NYT Digits Puzzle – Generating Functions, Catalan Numbers, Complexity

(NOTE: As of August 18, 2023 the NYT Digits puzzle has been removed the the NYT website. A copy of the game has been reproduced on a new private site: https://engaging-data.com/digitsgame/)

In the previous post, we wrote an algorithm to solve the NYT digits puzzle. Now, we will consider the structure of the puzzle to understand something quite simple: What is the time complexity of our previous algorithm?

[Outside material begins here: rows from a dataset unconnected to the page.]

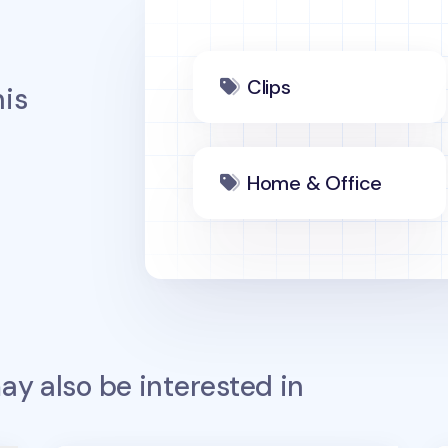
Clips
is
Home & Office
y also be interested in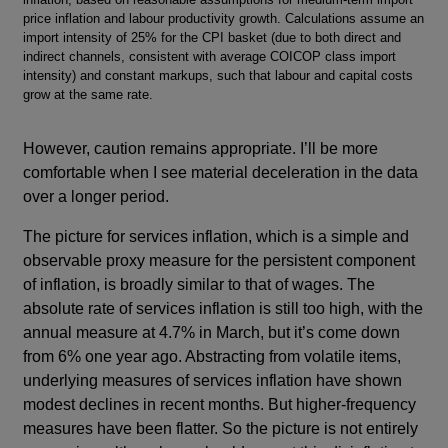
price inflation and labour productivity growth. Calculations assume an
import intensity of 25% for the CPI basket (due to both direct and
indirect channels, consistent with average COICOP class import
intensity) and constant markups, such that labour and capital costs
grow at the same rate.
However, caution remains appropriate. I’ll be more
comfortable when I see material deceleration in the data
over a longer period.
The picture for services inflation, which is a simple and
observable proxy measure for the persistent component
of inflation, is broadly similar to that of wages. The
absolute rate of services inflation is still too high, with the
annual measure at 4.7% in March, but it’s come down
from 6% one year ago. Abstracting from volatile items,
underlying measures of services inflation have shown
modest declines in recent months. But higher-frequency
measures have been flatter. So the picture is not entirely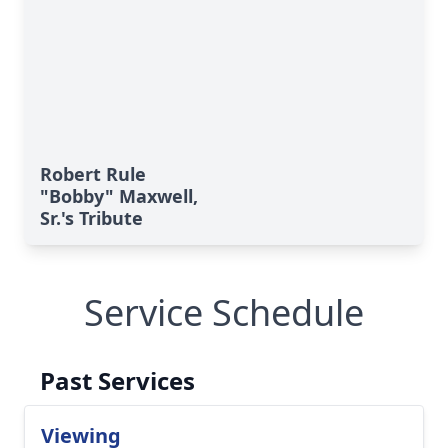
Robert Rule
"Bobby" Maxwell,
Sr.'s Tribute
Service Schedule
Past Services
Viewing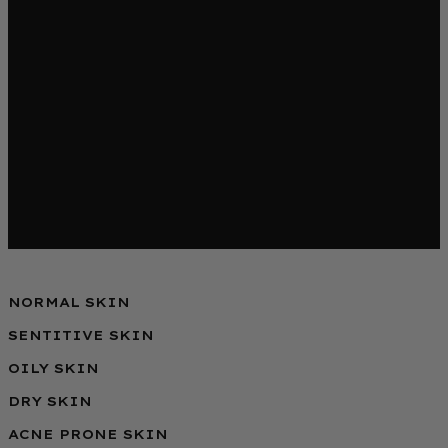
NORMAL SKIN
SENTITIVE SKIN
OILY SKIN
DRY SKIN
ACNE PRONE SKIN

Along the way we will again formulate the problem recursively and use the OEIS to find relationships between the sequence of results and other mathematical sequences. Finally, we will use generating functions to find a closed form expression for the computational complexity of the algorithm.

Problem Formulation
Generating Function Solution
Catalan Numbers
Computational Complexity

Problem Formulation

To start, we can write the digits puzzle as a more general problem

We have $N$ integers $d_1 < d_2 < \ldots < d_N$. We have four possible operations $\times$, $\div$, $+$, and $-$. We want to know the number of different real numbers (that are greater than 1) we can form from combining all $N$ integers using the available operations.
(a) Say that we have two different integers. How many different combinations can we form from these integers (given that we only want combinations that result in numbers greater than 1)
(b) Same question as above but we have three different integers
(c) What is the total number of real-number combinations that we can form from $N$ integers

The ultimate goal is the answer to (c): An expression for the total number of combinations we can form from $N$ integers. Such a result would correspond to the number of keys in the output of generator_combos when the input start_dict has $N$ different key-value pairs.

Two Number Combinations

As before, we start with the smallest possible situation: Two numbers. In this case, we already know the answer. The possible operations we could have are

\begin{equation}
d_2+d_1, \, d_2-d_1, \, d_2\times d_1,\, d_2/d_1.\quad
\end{equation}

Note that we exclude the operations $d_1+d_2$ and $d_1\times d_2$ because addition and multiplication are commutative, and we exclude the two operations $(d1/d2)$ and $d_1-d_2$ because we require the output of subtraction to be greater than zero and the output of division to be greater than 1.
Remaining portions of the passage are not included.